What the exercise asks >> In the records below, find the line that contains "business people share" and the line that contains "Shop a wide"; write out exactly those two lines and everything between them, without the pictures.

Task material >>
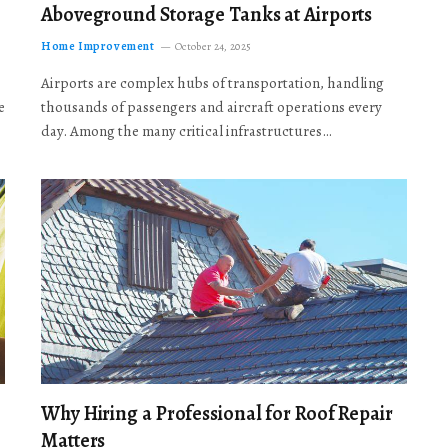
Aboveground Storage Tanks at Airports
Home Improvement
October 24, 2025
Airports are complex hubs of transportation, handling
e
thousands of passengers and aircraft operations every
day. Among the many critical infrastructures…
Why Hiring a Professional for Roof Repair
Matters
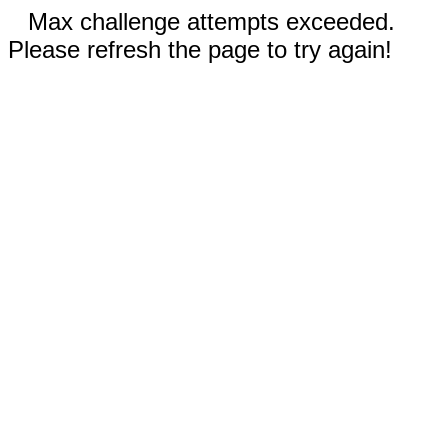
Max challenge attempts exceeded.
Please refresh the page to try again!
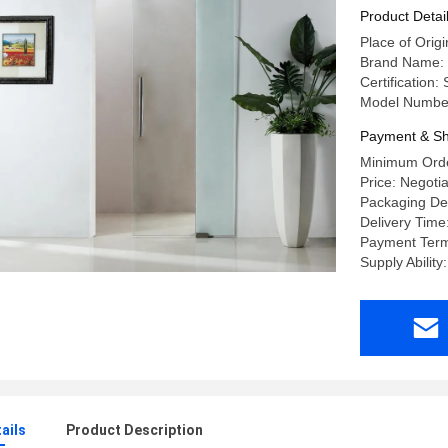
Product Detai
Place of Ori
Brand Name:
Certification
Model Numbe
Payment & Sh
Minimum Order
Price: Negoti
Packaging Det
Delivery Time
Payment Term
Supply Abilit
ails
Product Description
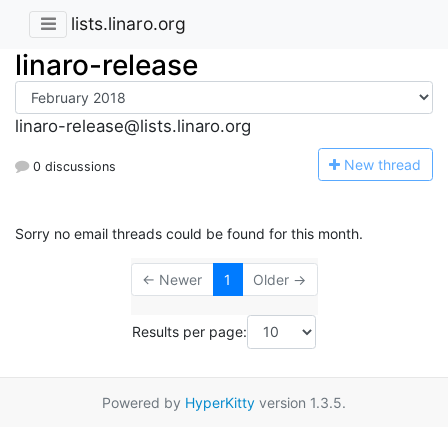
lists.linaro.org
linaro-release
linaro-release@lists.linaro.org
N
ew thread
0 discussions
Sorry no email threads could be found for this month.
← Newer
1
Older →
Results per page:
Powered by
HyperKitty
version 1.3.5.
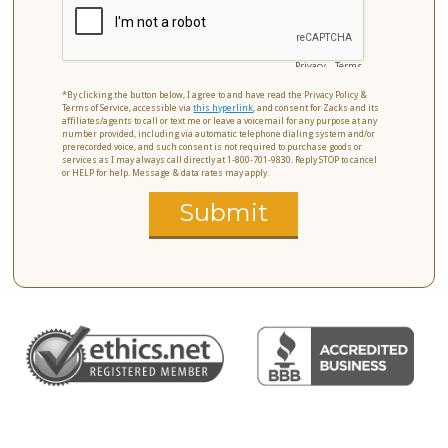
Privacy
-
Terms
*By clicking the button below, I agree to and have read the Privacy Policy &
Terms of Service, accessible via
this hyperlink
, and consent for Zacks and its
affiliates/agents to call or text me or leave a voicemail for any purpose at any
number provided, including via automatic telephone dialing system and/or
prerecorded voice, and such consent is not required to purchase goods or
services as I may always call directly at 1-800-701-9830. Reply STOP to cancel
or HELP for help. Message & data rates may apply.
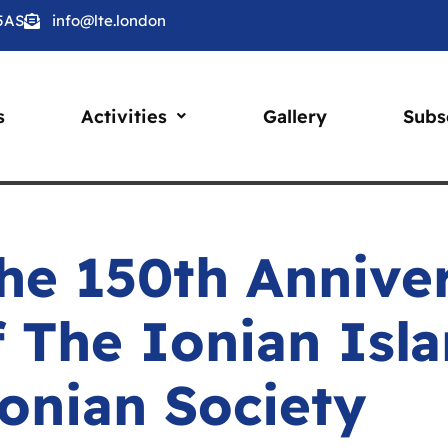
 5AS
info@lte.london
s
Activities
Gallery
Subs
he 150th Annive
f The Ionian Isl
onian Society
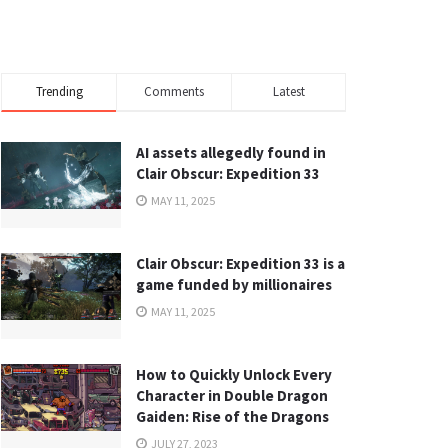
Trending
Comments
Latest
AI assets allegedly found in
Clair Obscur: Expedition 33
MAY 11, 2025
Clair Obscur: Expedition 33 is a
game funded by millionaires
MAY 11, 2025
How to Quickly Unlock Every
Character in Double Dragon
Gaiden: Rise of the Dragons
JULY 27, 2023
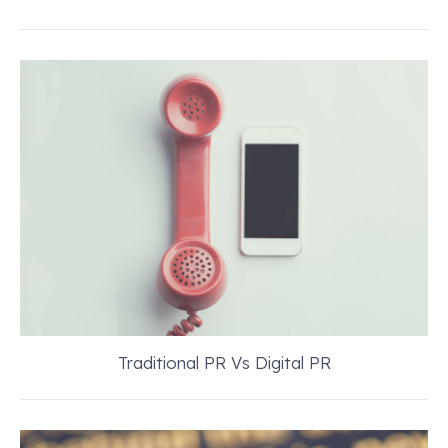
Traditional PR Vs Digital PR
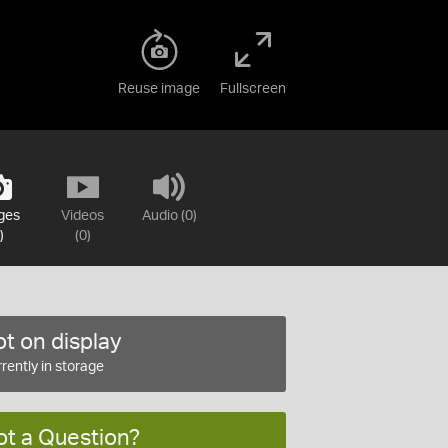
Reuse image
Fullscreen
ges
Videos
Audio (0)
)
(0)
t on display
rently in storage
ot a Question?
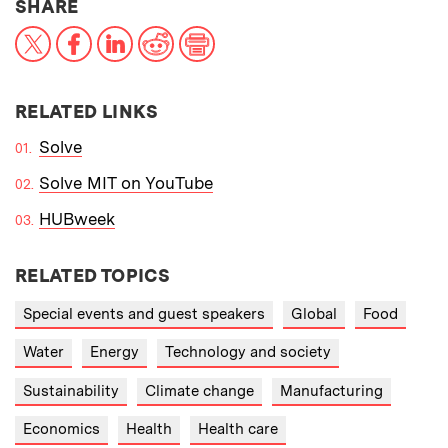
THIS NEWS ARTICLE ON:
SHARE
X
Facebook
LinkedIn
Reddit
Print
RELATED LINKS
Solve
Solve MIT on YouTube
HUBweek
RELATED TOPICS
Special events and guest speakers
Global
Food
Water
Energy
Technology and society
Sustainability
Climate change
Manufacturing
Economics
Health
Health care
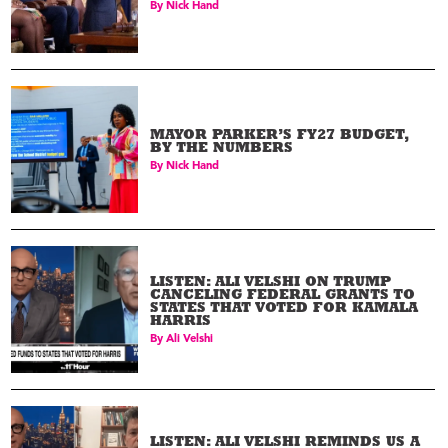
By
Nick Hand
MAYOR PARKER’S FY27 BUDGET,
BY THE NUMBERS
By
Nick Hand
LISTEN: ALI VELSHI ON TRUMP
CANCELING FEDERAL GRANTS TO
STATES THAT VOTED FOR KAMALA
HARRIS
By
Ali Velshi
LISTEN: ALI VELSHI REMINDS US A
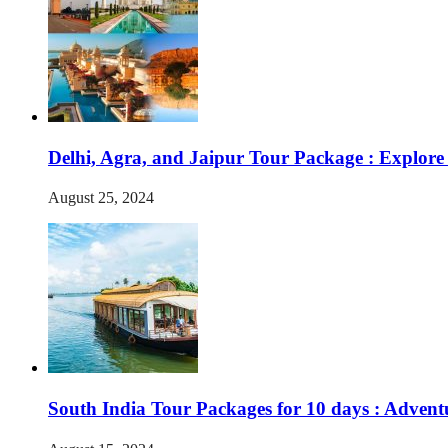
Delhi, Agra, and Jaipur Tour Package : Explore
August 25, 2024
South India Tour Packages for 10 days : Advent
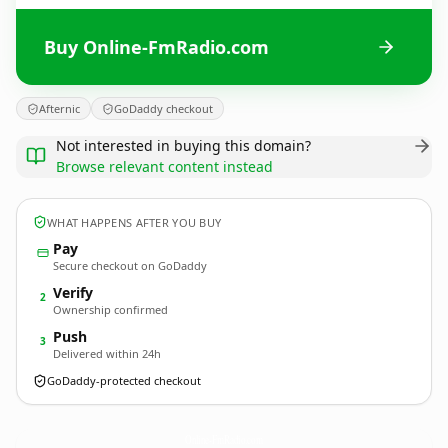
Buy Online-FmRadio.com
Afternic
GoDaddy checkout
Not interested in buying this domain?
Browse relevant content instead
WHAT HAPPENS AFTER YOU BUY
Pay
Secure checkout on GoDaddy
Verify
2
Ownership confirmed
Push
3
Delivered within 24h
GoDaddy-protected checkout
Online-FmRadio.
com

==

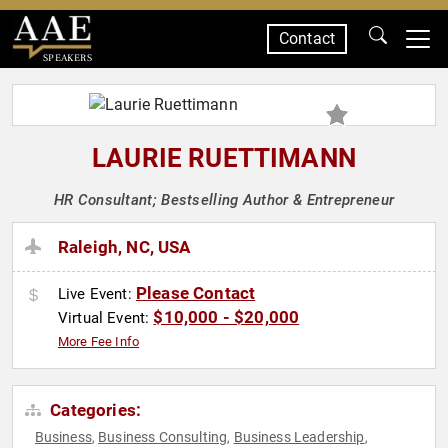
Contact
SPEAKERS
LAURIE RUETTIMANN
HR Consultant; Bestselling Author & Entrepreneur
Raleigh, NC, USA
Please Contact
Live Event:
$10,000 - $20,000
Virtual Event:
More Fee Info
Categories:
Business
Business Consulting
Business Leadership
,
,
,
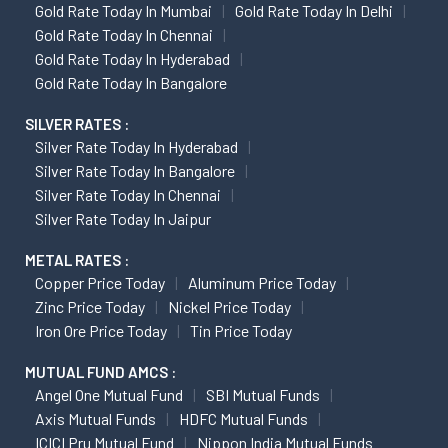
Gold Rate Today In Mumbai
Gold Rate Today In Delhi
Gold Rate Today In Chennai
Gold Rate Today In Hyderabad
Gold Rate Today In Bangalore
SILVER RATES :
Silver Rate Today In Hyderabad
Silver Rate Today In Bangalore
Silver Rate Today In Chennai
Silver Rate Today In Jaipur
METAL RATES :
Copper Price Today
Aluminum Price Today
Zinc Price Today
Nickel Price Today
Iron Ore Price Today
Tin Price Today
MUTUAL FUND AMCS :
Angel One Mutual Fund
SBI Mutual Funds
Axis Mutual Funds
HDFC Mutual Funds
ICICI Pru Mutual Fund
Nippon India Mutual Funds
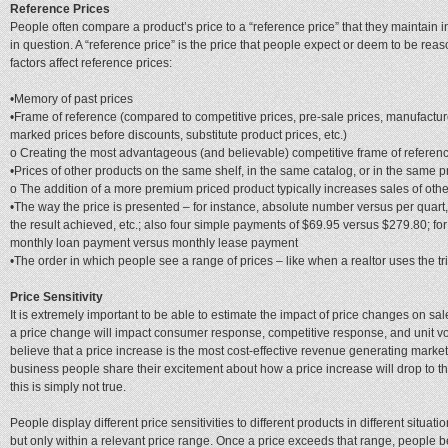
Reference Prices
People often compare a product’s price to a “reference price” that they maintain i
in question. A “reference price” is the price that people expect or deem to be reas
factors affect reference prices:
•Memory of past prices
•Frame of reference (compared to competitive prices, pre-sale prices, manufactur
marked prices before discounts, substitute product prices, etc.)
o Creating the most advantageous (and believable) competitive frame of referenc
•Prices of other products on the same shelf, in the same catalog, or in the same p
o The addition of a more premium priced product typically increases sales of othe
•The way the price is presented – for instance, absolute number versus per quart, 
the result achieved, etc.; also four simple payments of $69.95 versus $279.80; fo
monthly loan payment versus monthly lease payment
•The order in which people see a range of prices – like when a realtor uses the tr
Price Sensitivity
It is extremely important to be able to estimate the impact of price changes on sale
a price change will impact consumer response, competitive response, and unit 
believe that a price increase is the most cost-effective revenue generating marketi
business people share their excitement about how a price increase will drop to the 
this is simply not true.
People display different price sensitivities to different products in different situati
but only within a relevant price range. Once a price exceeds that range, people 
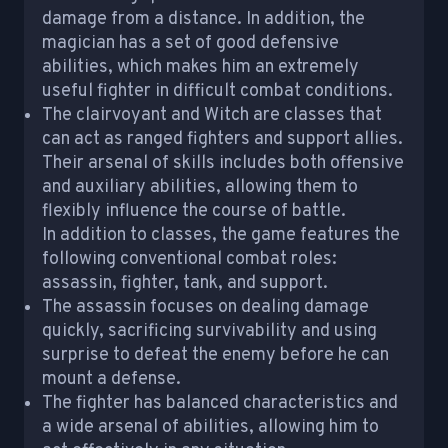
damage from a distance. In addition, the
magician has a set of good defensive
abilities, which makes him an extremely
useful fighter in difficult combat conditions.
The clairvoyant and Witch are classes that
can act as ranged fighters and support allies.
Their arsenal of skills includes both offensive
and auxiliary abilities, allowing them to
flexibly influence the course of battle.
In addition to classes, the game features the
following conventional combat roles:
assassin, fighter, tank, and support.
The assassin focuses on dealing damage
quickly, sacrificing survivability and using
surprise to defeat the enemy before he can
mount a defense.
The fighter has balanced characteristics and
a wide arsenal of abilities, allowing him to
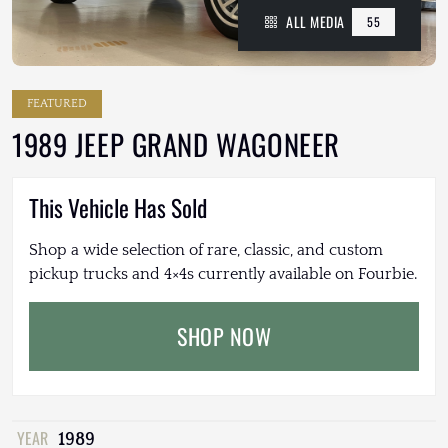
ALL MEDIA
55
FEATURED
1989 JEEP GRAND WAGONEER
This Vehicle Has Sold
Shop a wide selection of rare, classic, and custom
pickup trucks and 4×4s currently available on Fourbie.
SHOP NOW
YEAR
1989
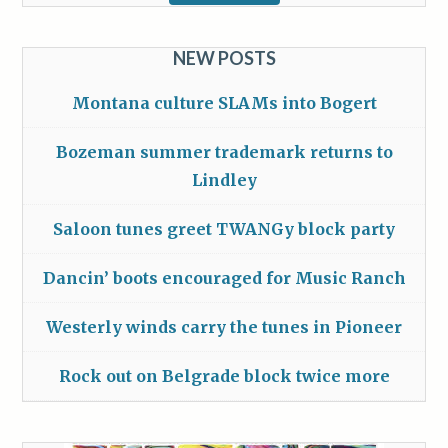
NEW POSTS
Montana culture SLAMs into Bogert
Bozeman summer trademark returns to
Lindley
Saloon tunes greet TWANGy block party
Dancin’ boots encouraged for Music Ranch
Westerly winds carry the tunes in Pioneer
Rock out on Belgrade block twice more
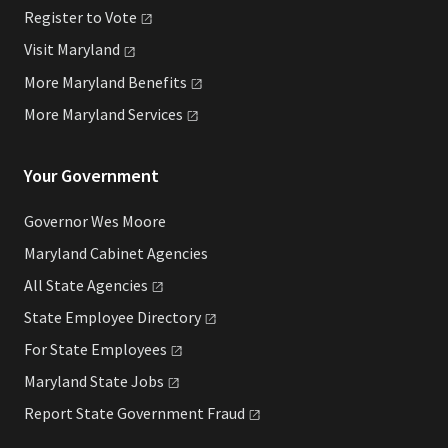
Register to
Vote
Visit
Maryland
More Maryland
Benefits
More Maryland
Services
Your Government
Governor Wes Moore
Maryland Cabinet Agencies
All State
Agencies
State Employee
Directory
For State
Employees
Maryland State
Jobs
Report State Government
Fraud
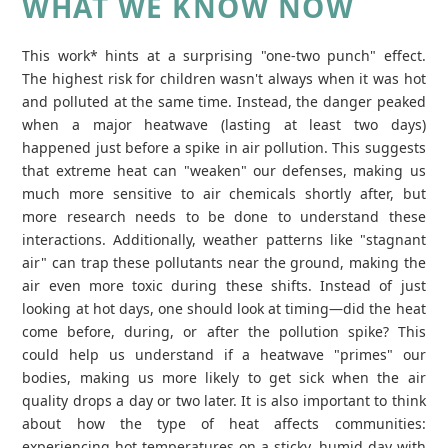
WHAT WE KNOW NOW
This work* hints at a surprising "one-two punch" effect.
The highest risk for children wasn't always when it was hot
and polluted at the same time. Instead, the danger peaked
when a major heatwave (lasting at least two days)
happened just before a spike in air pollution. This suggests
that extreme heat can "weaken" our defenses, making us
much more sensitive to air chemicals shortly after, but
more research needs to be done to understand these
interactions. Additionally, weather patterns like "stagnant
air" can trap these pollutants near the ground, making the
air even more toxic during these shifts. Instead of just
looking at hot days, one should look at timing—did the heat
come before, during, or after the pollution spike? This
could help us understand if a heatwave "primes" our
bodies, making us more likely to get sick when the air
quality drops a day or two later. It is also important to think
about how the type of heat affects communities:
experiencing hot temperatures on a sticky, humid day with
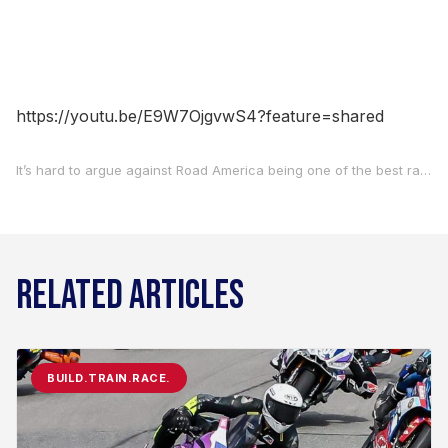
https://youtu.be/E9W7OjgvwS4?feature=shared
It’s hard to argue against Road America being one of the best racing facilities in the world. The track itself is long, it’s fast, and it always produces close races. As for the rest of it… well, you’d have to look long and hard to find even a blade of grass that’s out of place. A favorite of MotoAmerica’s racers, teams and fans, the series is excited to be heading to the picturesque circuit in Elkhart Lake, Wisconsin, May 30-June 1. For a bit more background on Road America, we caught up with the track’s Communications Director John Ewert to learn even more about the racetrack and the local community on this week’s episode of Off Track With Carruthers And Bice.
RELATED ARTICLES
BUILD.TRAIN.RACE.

Your response >>
business people share their excitement about how a price increase will drop to the 
this is simply not true.
People display different price sensitivities to different products in different situati
but only within a relevant price range. Once a price exceeds that range, people 
damage from a distance. In addition, the
magician has a set of good defensive
abilities, which makes him an extremely
useful fighter in difficult combat conditions.
The clairvoyant and Witch are classes that
can act as ranged fighters and support allies.
Their arsenal of skills includes both offensive
and auxiliary abilities, allowing them to
flexibly influence the course of battle.
In addition to classes, the game features the
following conventional combat roles:
assassin, fighter, tank, and support.
The assassin focuses on dealing damage
quickly, sacrificing survivability and using
surprise to defeat the enemy before he can
mount a defense.
The fighter has balanced characteristics and
a wide arsenal of abilities, allowing him to
ALL MEDIA
55
FEATURED
1989 JEEP GRAND WAGONEER
This Vehicle Has Sold
Shop a wide selection of rare, classic, and custom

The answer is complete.